• _Task prompt_:
Please repeat, exactly and with nothing extra, the line containing "Фитинги для пневматики" and every line after it up to the end of the material.

%%

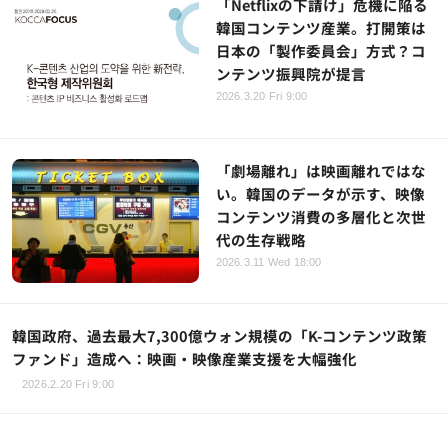
「Netflixの下請け」危機に陥る
韓国コンテンツ産業。打開策は
日本の「製作委員会」方式？コ
ンテンツ振興院が提言
2026.3.20 Fri 9:00
「劇場離れ」は映画離れではな
い。韓国のデータが示す、映像
コンテンツ消費の多層化と次世
代の生存戦略
2026.3.11 Wed 18:00
韓国政府、過去最大7,300億ウォン規模の「K-コンテンツ政策
ファンド」造成へ：映画・映像産業支援を大幅強化
2026.2.20 Fri 9:00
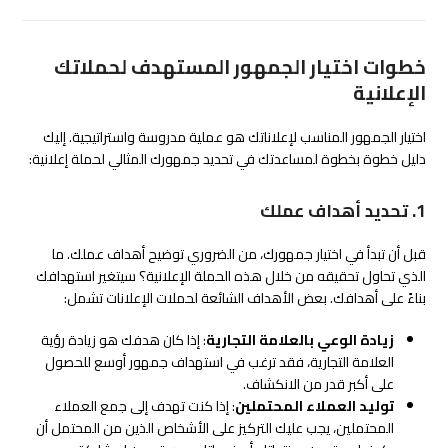
خطوات اختيار الجمهور المستهدف لحملاتك
الإعلانية
اختيار الجمهور المناسب لإعلاناتك هو عملية مدروسة واستراتيجية. إليك
دليل خطوة بخطوة لمساعدتك في تحديد جمهورك المثالي لحملة إعلانية:
1. تحديد أهداف عملك
قبل أن تبدأ في اختيار جمهورك، من الضروري توضيح أهداف عملك. ما
الذي تحاول تحقيقه من خلال هذه الحملة الإعلانية؟ سيتغير استهدافك
بناءً على أهدافك. بعض الأهداف الشائعة لحملات الإعلانات تشمل:
زيادة الوعي بالعلامة التجارية
: إذا كان هدفك هو زيادة رؤية
العلامة التجارية، فقد ترغب في استهداف جمهور أوسع للحصول
على أكبر قدر من الانكشاف.
توليد العملاء المحتملين
: إذا كنت تهدف إلى جمع العملاء
المحتملين، يجب عليك التركيز على الأشخاص الذين من المحتمل أن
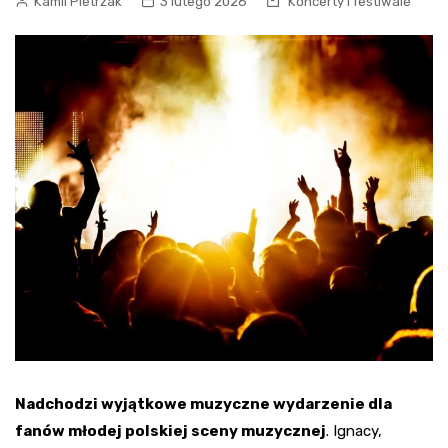
Kamil Pietrzak
3 lutego 2026
Koncerty i festiwale
Nadchodzi wyjątkowe muzyczne wydarzenie dla
fanów młodej polskiej sceny muzycznej
. Ignacy,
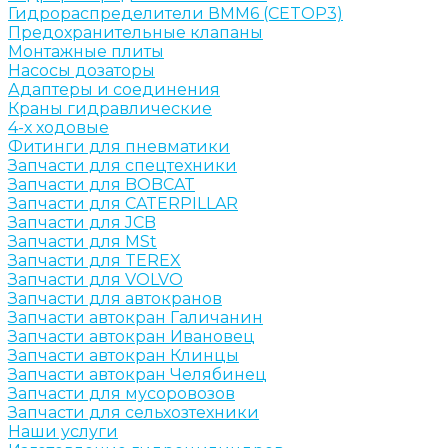
Гидрораспределители ВММ6 (CETOP3)
Предохранительные клапаны
Монтажные плиты
Насосы дозаторы
Адаптеры и соединения
Краны гидравлические
4-х ходовые
Фитинги для пневматики
Запчасти для спецтехники
Запчасти для BOBCAT
Запчасти для CATERPILLAR
Запчасти для JCB
Запчасти для MSt
Запчасти для TEREX
Запчасти для VOLVO
Запчасти для автокранов
Запчасти автокран Галичанин
Запчасти автокран Ивановец
Запчасти автокран Клинцы
Запчасти автокран Челябинец
Запчасти для мусоровозов
Запчасти для сельхозтехники
Наши услуги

%%

• _Exercise result_:
Фитинги для пневматики
Запчасти для спецтехники
Запчасти для BOBCAT
Запчасти для CATERPILLAR
Запчасти для JCB
Запчасти для MSt
Запчасти для TEREX
Запчасти для VOLVO
Запчасти для автокранов
Запчасти автокран Галичанин
Запчасти автокран Ивановец
Запчасти автокран Клинцы
Запчасти автокран Челябинец
Запчасти для мусоровозов
Запчасти для сельхозтехники
Наши услуги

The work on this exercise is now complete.